Po sporym sukcesie Painkillera People Can Fly zostało przejęte przez twórców nieszczęsnego Fortnite – Epic Games. Ta współpraca nie trwała jednak długo, bo po jakimś czasie studio uniezależniło się, ale już bez swojego głównego sternika i założyciela, Adriana Chmielarza, który stworzył kolejną firmę – The Astronauts.
Tymczasem People Can Fly rozwija się swoim tempem, pracując między innymi nad przeniesieniem Bulletstorm na Nintendo Switch. Po drodze jego pracownicy brali także udział w pracach nad Gears of War: Judgment.

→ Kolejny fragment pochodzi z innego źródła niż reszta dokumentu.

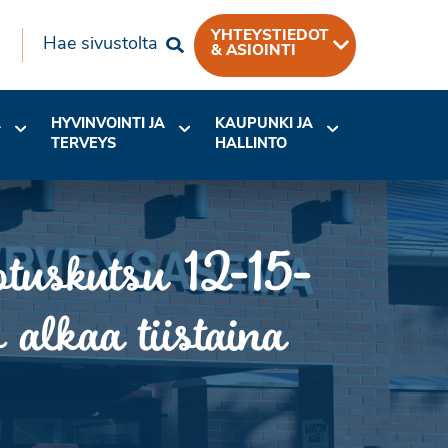
YHTEYSTIEDOT
Hae sivustolta
& ASIOINTI
A
HYVINVOINTI JA
KAUPUNKI JA
TERVEYS
HALLINTO
otuskutsu 12-15-
 alkaa tiistaina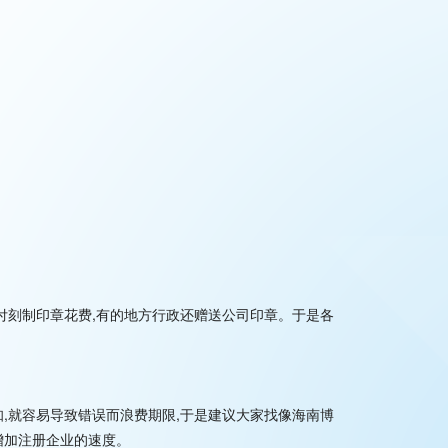
支付刻制印章花费,有的地方行政还赠送公司印章。于是各
知,就容易导致错误而浪费期限,于是建议大家找像海南博
增加注册企业的速度。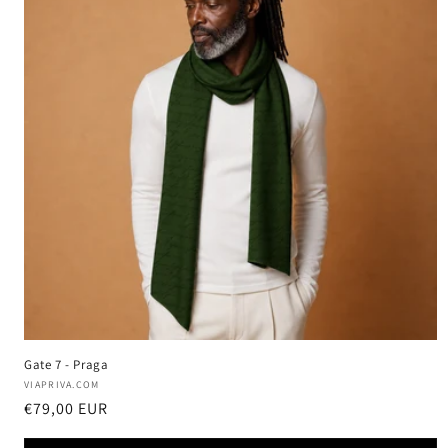
Gate 7 - Praga
Produttore:
VIAPRIVA.COM
Prezzo
€79,00 EUR
di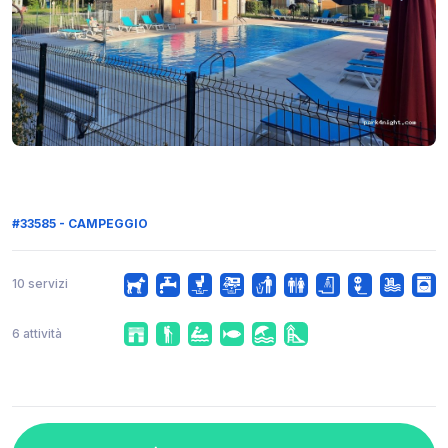
#33585 - CAMPEGGIO
10 servizi
6 attività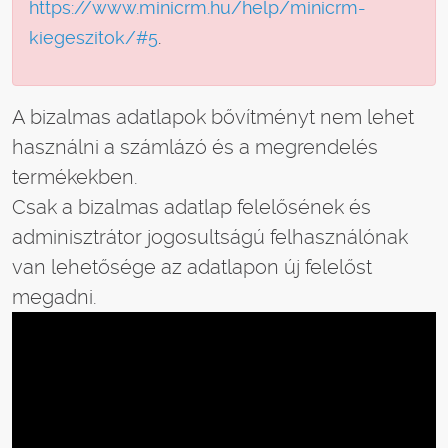
https://www.minicrm.hu/help/minicrm-
kiegeszitok/#5
.
A bizalmas adatlapok bővítményt nem lehet
használni a számlázó és a megrendelés
termékekben.
Csak a bizalmas adatlap felelősének és
adminisztrátor jogosultságú felhasználónak
van lehetősége az adatlapon új felelőst
megadni.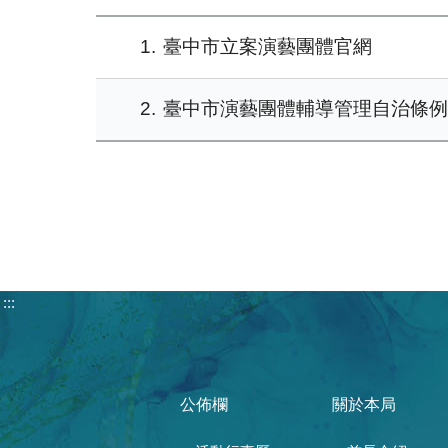
1
臺中市立案演藝團體官網
2
臺中市演藝團體輔導管理自治條例 (1
:::
公佈欄
關於本局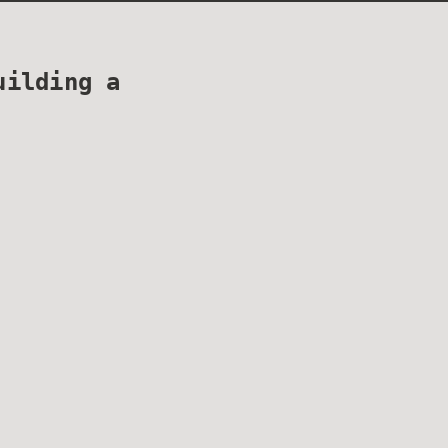
uilding a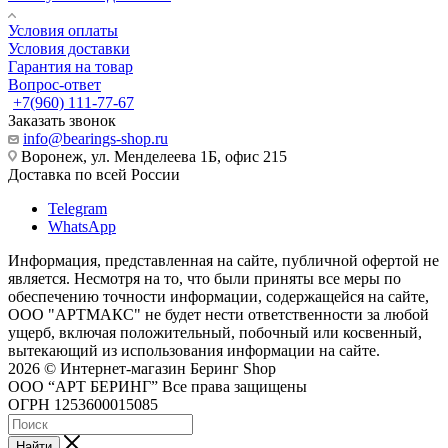
Условия оплаты
Условия доставки
Гарантия на товар
Вопрос-ответ
+7(960) 111-77-67
Заказать звонок
info@bearings-shop.ru
Воронеж, ул. Менделеева 1Б, офис 215
Доставка по всей России
Telegram
WhatsApp
Информация, представленная на сайте, публичной офертой не
является. Несмотря на то, что были приняты все меры по
обеспечению точности информации, содержащейся на сайте,
ООО "АРТМАКС" не будет нести ответственности за любой
ущерб, включая положительный, побочный или косвенный,
вытекающий из использования информации на сайте.
2026 © Интернет-магазин Беринг Shop
ООО “АРТ БЕРИНГ” Все права защищены
ОГРН 1253600015085
Найти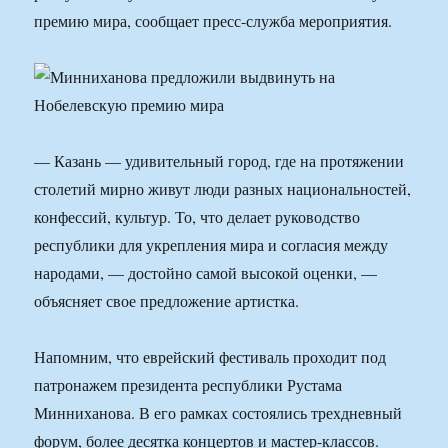
премию мира, сообщает пресс-служба мероприятия.
— Казань — удивительный город, где на протяжении
столетий мирно живут люди разных национальностей,
конфессий, культур. То, что делает руководство
республики для укрепления мира и согласия между
народами, — достойно самой высокой оценки, —
объясняет свое предложение артистка.
Напомним, что еврейский фестиваль проходит под
патронажем президента республики Рустама
Минниханова. В его рамках состоялись трехдневный
форум, более десятка концертов и мастер-классов.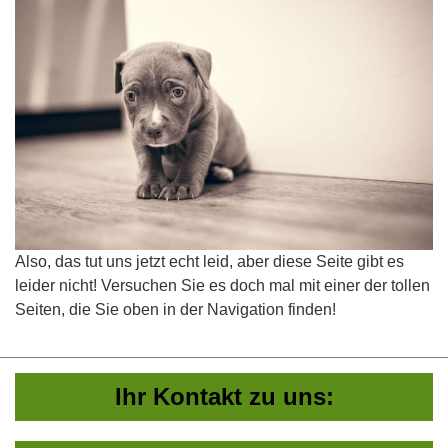
Also, das tut uns jetzt echt leid, aber diese Seite gibt es
leider nicht! Versuchen Sie es doch mal mit einer der tollen
Seiten, die Sie oben in der Navigation finden!
Ihr Kontakt zu uns:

Wszystko to doprowadziło do otwarcia kolejnego, czwartego już oddziału firmy – tym razem w Nowym Jorku. Łącznie w PCF pracuje ponad 200 osób, a poza Polską i Stanami możemy znaleźć ich filie w Wielkiej Brytanii.
Nowe, amerykańskie studio prowadzone przez Davida Grijnsa (który pracował między innymi przy Just Cause 3) zatrudnia 30 developerów. Wcześniej zdobywali oni doświadczenie między innymi w Blizzardzie, Ninja Theory oraz Eidos Montreal. Teraz całe studio pracuje nad nową grą, wspólnie ze Square Enix, a także przygotowuje się do nadchodzących targów E3 2019.